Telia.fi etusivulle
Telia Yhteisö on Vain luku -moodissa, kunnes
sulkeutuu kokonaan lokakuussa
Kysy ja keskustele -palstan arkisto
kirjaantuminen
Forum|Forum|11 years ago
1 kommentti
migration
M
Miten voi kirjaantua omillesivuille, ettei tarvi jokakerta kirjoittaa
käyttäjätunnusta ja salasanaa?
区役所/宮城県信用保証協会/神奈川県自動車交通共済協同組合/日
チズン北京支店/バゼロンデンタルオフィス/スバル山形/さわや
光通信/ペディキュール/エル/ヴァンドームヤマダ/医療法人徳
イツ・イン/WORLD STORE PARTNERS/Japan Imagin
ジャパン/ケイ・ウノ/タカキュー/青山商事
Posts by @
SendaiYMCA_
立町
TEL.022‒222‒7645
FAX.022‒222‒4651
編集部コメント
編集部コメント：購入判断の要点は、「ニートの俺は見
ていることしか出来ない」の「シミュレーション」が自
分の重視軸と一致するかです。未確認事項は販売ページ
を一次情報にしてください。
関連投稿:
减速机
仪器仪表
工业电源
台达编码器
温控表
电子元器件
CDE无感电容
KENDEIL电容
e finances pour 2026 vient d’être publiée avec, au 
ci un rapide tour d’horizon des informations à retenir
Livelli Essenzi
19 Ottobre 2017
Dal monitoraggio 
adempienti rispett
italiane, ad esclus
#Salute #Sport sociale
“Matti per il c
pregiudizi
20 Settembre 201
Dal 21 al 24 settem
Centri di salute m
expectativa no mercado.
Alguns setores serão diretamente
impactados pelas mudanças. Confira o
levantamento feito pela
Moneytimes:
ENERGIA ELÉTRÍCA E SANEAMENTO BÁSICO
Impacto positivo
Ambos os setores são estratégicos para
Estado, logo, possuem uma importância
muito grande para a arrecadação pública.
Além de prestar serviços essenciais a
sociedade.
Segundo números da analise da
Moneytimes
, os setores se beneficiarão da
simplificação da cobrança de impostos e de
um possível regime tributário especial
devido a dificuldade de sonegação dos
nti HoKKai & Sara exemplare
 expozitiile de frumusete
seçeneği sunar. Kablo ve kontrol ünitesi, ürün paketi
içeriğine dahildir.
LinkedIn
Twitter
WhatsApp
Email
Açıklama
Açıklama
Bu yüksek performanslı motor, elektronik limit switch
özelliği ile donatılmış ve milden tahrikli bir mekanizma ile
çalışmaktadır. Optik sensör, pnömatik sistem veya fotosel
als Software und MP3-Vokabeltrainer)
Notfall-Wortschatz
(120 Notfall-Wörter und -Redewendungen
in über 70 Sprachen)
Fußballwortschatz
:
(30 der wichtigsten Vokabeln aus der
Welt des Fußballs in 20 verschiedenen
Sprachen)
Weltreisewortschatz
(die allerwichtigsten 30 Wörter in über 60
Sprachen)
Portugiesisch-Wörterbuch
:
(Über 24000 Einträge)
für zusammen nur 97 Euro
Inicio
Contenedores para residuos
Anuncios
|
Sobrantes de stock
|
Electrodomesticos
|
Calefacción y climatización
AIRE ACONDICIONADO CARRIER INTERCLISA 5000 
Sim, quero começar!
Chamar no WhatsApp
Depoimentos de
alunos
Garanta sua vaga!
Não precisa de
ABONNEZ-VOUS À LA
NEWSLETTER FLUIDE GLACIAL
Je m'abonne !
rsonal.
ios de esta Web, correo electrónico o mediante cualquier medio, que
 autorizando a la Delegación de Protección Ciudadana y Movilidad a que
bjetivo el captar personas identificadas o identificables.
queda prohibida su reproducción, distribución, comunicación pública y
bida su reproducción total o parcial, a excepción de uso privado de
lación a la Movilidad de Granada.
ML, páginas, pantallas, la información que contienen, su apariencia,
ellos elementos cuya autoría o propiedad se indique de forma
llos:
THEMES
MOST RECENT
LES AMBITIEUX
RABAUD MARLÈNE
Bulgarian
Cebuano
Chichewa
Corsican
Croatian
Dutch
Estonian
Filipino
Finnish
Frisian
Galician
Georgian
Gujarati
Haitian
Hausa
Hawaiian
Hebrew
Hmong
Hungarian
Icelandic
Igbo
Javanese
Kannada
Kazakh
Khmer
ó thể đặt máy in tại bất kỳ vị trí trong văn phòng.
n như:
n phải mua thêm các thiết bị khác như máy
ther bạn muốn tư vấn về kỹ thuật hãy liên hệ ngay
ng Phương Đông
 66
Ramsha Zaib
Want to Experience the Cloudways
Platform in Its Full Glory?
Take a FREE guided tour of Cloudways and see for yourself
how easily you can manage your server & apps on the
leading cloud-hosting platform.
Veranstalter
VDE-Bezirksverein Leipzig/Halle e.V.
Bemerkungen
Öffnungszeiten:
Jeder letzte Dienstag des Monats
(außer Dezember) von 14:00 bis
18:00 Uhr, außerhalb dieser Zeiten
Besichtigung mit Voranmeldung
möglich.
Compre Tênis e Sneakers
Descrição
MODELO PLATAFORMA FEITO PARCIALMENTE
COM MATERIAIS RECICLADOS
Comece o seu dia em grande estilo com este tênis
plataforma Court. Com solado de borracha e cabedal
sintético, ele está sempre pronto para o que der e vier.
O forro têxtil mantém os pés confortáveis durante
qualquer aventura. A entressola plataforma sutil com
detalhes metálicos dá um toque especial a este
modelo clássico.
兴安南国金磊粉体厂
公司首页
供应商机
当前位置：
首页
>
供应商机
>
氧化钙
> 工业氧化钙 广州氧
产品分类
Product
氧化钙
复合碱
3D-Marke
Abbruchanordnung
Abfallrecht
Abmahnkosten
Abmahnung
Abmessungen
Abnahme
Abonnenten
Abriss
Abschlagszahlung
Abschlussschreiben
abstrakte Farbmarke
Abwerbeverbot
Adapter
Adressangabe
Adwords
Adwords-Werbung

________________________________________

Work item:
Reproduce all of the records precisely. No word may differ.

Output:
Telia.fi etusivulle
Telia Yhteisö on Vain luku -moodissa, kunnes
sulkeutuu kokonaan lokakuussa
Kysy ja keskustele -palstan arkisto
kirjaantuminen
Forum|Forum|11 years ago
1 kommentti
migration
M
Miten voi kirjaantua omillesivuille, ettei tarvi jokakerta kirjoittaa
käyttäjätunnusta ja salasanaa?
区役所/宮城県信用保証協会/神奈川県自動車交通共済協同組合/日
チズン北京支店/バゼロンデンタルオフィス/スバル山形/さわや
光通信/ペディキュール/エル/ヴァンドームヤマダ/医療法人徳
イツ・イン/WORLD STORE PARTNERS/Japan Imagin
ジャパン/ケイ・ウノ/タカキュー/青山商事
Posts by @
SendaiYMCA_
立町
TEL.022‒222‒7645
FAX.022‒222‒4651
編集部コメント
編集部コメント：購入判断の要点は、「ニートの俺は見
ていることしか出来ない」の「シミュレーション」が自
分の重視軸と一致するかです。未確認事項は販売ページ
を一次情報にしてください。
関連投稿:
减速机
仪器仪表
工业电源
台达编码器
温控表
电子元器件
CDE无感电容
KENDEIL电容
e finances pour 2026 vient d’être publiée avec, au 
ci un rapide tour d’horizon des informations à retenir
Livelli Essenzi
19 Ottobre 2017
Dal monitoraggio 
adempienti rispett
italiane, ad esclus
#Salute #Sport sociale
“Matti per il c
pregiudizi
20 Settembre 201
Dal 21 al 24 settem
Centri di salute m
expectativa no mercado.
Alguns setores serão diretamente
impactados pelas mudanças. Confira o
levantamento feito pela
Moneytimes:
ENERGIA ELÉTRÍCA E SANEAMENTO BÁSICO
Impacto positivo
Ambos os setores são estratégicos para
Estado, logo, possuem uma importância
muito grande para a arrecadação pública.
Além de prestar serviços essenciais a
sociedade.
Segundo números da analise da
Moneytimes
, os setores se beneficiarão da
simplificação da cobrança de impostos e de
um possível regime tributário especial
devido a dificuldade de sonegação dos
nti HoKKai & Sara exemplare
 expozitiile de frumusete
seçeneği sunar. Kablo ve kontrol ünitesi, ürün paketi
içeriğine dahildir.
LinkedIn
Twitter
WhatsApp
Email
Açıklama
Açıklama
Bu yüksek performanslı motor, elektronik limit switch
özelliği ile donatılmış ve milden tahrikli bir mekanizma ile
çalışmaktadır. Optik sensör, pnömatik sistem veya fotosel
als Software und MP3-Vokabeltrainer)
Notfall-Wortschatz
(120 Notfall-Wörter und -Redewendungen
in über 70 Sprachen)
Fußballwortschatz
:
(30 der wichtigsten Vokabeln aus der
Welt des Fußballs in 20 verschiedenen
Sprachen)
Weltreisewortschatz
(die allerwichtigsten 30 Wörter in über 60
Sprachen)
Portugiesisch-Wörterbuch
:
(Über 24000 Einträge)
für zusammen nur 97 Euro
Inicio
Contenedores para residuos
Anuncios
|
Sobrantes de stock
|
Electrodomesticos
|
Calefacción y climatización
AIRE ACONDICIONADO CARRIER INTERCLISA 5000 
Sim, quero começar!
Chamar no WhatsApp
Depoimentos de
alunos
Garanta sua vaga!
Não precisa de
ABONNEZ-VOUS À LA
NEWSLETTER FLUIDE GLACIAL
Je m'abonne !
rsonal.
ios de esta Web, correo electrónico o mediante cualquier medio, que
 autorizando a la Delegación de Protección Ciudadana y Movilidad a que
bjetivo el captar personas identificadas o identificables.
queda prohibida su reproducción, distribución, comunicación pública y
bida su reproducción total o parcial, a excepción de uso privado de
lación a la Movilidad de Granada.
ML, páginas, pantallas, la información que contienen, su apariencia,
ellos elementos cuya autoría o propiedad se indique de forma
llos:
THEMES
MOST RECENT
LES AMBITIEUX
RABAUD MARLÈNE
Bulgarian
Cebuano
Chichewa
Corsican
Croatian
Dutch
Estonian
Filipino
Finnish
Frisian
Galician
Georgian
Gujarati
Haitian
Hausa
Hawaiian
Hebrew
Hmong
Hungarian
Icelandic
Igbo
Javanese
Kannada
Kazakh
Khmer
ó thể đặt máy in tại bất kỳ vị trí trong văn phòng.
n như:
n phải mua thêm các thiết bị khác như máy
ther bạn muốn tư vấn về kỹ thuật hãy liên hệ ngay
ng Phương Đông
 66
Ramsha Zaib
Want to Experience the Cloudways
Platform in Its Full Glory?
Take a FREE guided tour of Cloudways and see for yourself
how easily you can manage your server & apps on the
leading cloud-hosting platform.
Veranstalter
VDE-Bezirksverein Leipzig/Halle e.V.
Bemerkungen
Öffnungszeiten:
Jeder letzte Dienstag des Monats
(außer Dezember) von 14:00 bis
18:00 Uhr, außerhalb dieser Zeiten
Besichtigung mit Voranmeldung
möglich.
Compre Tênis e Sneakers
Descrição
MODELO PLATAFORMA FEITO PARCIALMENTE
COM MATERIAIS RECICLADOS
Comece o seu dia em grande estilo com este tênis
plataforma Court. Com solado de borracha e cabedal
sintético, ele está sempre pronto para o que der e vier.
O forro têxtil mantém os pés confortáveis durante
qualquer aventura. A entressola plataforma sutil com
detalhes metálicos dá um toque especial a este
modelo clássico.
兴安南国金磊粉体厂
公司首页
供应商机
当前位置：
首页
>
供应商机
>
氧化钙
> 工业氧化钙 广州氧
产品分类
Product
氧化钙
复合碱
3D-Marke
Abbruchanordnung
Abfallrecht
Abmahnkosten
Abmahnung
Abmessungen
Abnahme
Abonnenten
Abriss
Abschlagszahlung
Abschlussschreiben
abstrakte Farbmarke
Abwerbeverbot
Adapter
Adressangabe
Adwords
Adwords-Werbung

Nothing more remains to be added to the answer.